I can see where Duolingo got "Novum Eboracum" = New York, even if it is only a linguistic joke
In fact, the Seal of NYC has 'Novi Eboraci' on it, and has done since the 17th century. DL didn't make this term up!
Here is the original seal of the Province of New York, created in 1669 (or 1664—I find conflicting references), with 'Sigill Provine Novi Eborac[i]':
'Eboracum' is the Latinised version of the original, Brittonic name of the settlement meaning 'of the yews'. This became 'Eoforwic' in Old English, which the Norse (who occupied York for a considerable period) turned into 'Jórvík', which Middle English subsequently turned into 'York'.
Thank you! I know Eboracum and Jórvík, but not how they are related. Diolch yn fawr
No, but there are books about it from witnesses of the period and other derivable clues that suggest how it may have sounded. The Channel "Alliterative/The Endless Knot" on YouTube produced a good summary of that topic, if you're interested.
We may not know exactly what Latin sounded like, but it was almost certainly not like this. The speaker has an obvious English accent. For example, listen to the way she pronounces the E in Eboracum. It should be a monophthong, but she pronounces it like a diphthong. This is a common mistake English speakers make when speaking other languages, and it's highly unlikely that that is how the Romans pronounced it.

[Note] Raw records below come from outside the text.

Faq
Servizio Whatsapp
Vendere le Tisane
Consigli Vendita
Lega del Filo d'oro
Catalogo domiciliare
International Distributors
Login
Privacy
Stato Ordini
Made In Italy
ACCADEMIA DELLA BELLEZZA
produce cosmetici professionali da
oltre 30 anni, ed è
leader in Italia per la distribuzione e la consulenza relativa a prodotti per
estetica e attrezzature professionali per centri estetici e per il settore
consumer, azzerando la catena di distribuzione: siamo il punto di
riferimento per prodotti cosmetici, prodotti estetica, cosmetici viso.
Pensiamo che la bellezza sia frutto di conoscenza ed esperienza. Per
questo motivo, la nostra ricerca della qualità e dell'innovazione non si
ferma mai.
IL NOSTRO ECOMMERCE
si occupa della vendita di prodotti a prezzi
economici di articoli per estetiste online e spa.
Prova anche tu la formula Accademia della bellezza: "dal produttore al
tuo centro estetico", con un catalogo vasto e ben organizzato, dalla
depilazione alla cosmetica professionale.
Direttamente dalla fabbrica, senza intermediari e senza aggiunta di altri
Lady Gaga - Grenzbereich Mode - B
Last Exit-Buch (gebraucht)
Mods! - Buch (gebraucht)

Can someone explain why the declensions arent switched? Its been a long time since i saw this stuff in highschool.
in when describing a location uses the ablative case. The ablative case of nouns ending in -a ends in -ā, and Duolingo does not show vowel length in writing.

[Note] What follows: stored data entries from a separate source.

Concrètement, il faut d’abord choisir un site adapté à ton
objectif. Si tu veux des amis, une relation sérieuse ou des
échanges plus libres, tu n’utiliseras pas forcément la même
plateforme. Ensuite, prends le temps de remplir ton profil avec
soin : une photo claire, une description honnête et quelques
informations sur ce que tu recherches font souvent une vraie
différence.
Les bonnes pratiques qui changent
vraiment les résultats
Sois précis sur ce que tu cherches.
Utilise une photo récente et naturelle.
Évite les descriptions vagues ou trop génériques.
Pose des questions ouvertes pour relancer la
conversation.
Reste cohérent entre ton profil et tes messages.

Is California being declined as a Latin word though? It doesn't sound to me like she's saying Californiā with the expected ablative ending.
Ugh.. the pronunciation again.. "Eboracum" is pronounced almost as if it was "Ebra-cum" - ignoring the "o" and on top of that stressing the last syllable, which shouldn't be. "California" straight up uses an English pronunciation.. :/
you can just imagine Brutus replying - "well hey, i didn't know that!!"
I'm very pleased to see the Duolingo course includes reconstructed Latin, so we can learn it as a living language!
Charlie, this is actually a very good question, but at the same time, I bet you do it all the time, too. Do you say Roma, Köln, Lisboa, Baile Atha Cliath, Hēung Góng?